Tool-Assisted Agent on SQL Inspection and Refinement in Real-World Scenarios
This addresses a specific issue in real-world SQL query refinement for database management, but it is incremental as it builds on existing LLM-based methods with specialized tools.
The paper tackles the problem of database mismatches in Text-to-SQL systems, which are errors not caught by execution exceptions, and proposes a tool-assisted agent framework that achieves the highest performance on averaged results of Spider and Spider-Realistic datasets in few-shot settings and significantly outperforms baselines on the new Spider-Mismatch dataset.

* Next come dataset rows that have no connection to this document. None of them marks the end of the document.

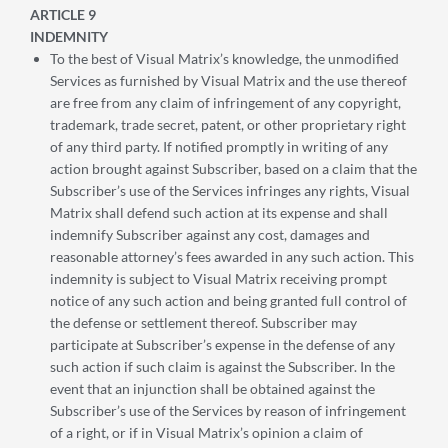
ARTICLE 9
INDEMNITY
To the best of Visual Matrix’s knowledge, the unmodified
Services as furnished by Visual Matrix and the use thereof
are free from any claim of infringement of any copyright,
trademark, trade secret, patent, or other proprietary right
of any third party. If notified promptly in writing of any
action brought against Subscriber, based on a claim that the
Subscriber’s use of the Services infringes any rights, Visual
Matrix shall defend such action at its expense and shall
indemnify Subscriber against any cost, damages and
reasonable attorney’s fees awarded in any such action. This
indemnity is subject to Visual Matrix receiving prompt
notice of any such action and being granted full control of
the defense or settlement thereof. Subscriber may
participate at Subscriber’s expense in the defense of any
such action if such claim is against the Subscriber. In the
event that an injunction shall be obtained against the
Subscriber’s use of the Services by reason of infringement
of a right, or if in Visual Matrix’s opinion a claim of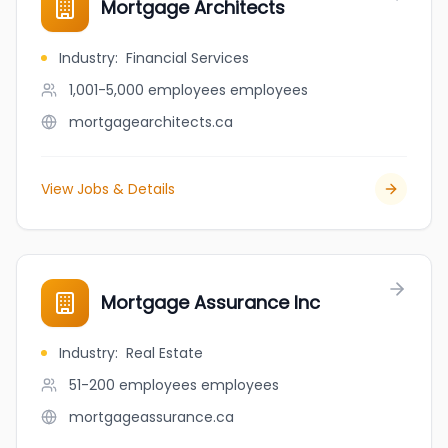
Mortgage Architects
Industry
:
Financial Services
1,001-5,000 employees
employees
mortgagearchitects.ca
View Jobs & Details
Mortgage Assurance Inc
Industry
:
Real Estate
51-200 employees
employees
mortgageassurance.ca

Recent Text-to-SQL methods leverage large language models (LLMs) by incorporating feedback from the database management system. While these methods effectively address execution errors in SQL queries, they struggle with database mismatches -- errors that do not trigger execution exceptions. Database mismatches include issues such as condition mismatches and stricter constraint mismatches, both of which are more prevalent in real-world scenarios. To address these challenges, we propose a tool-assisted agent framework for SQL inspection and refinement, equipping the LLM-based agent with two specialized tools: a retriever and a detector, designed to diagnose and correct SQL queries with database mismatches. These tools enhance the capability of LLMs to handle real-world queries more effectively. We also introduce Spider-Mismatch, a new dataset specifically constructed to reflect the condition mismatch problems encountered in real-world scenarios. Experimental results demonstrate that our method achieves the highest performance on the averaged results of the Spider and Spider-Realistic datasets in few-shot settings, and it significantly outperforms baseline methods on the more realistic dataset, Spider-Mismatch.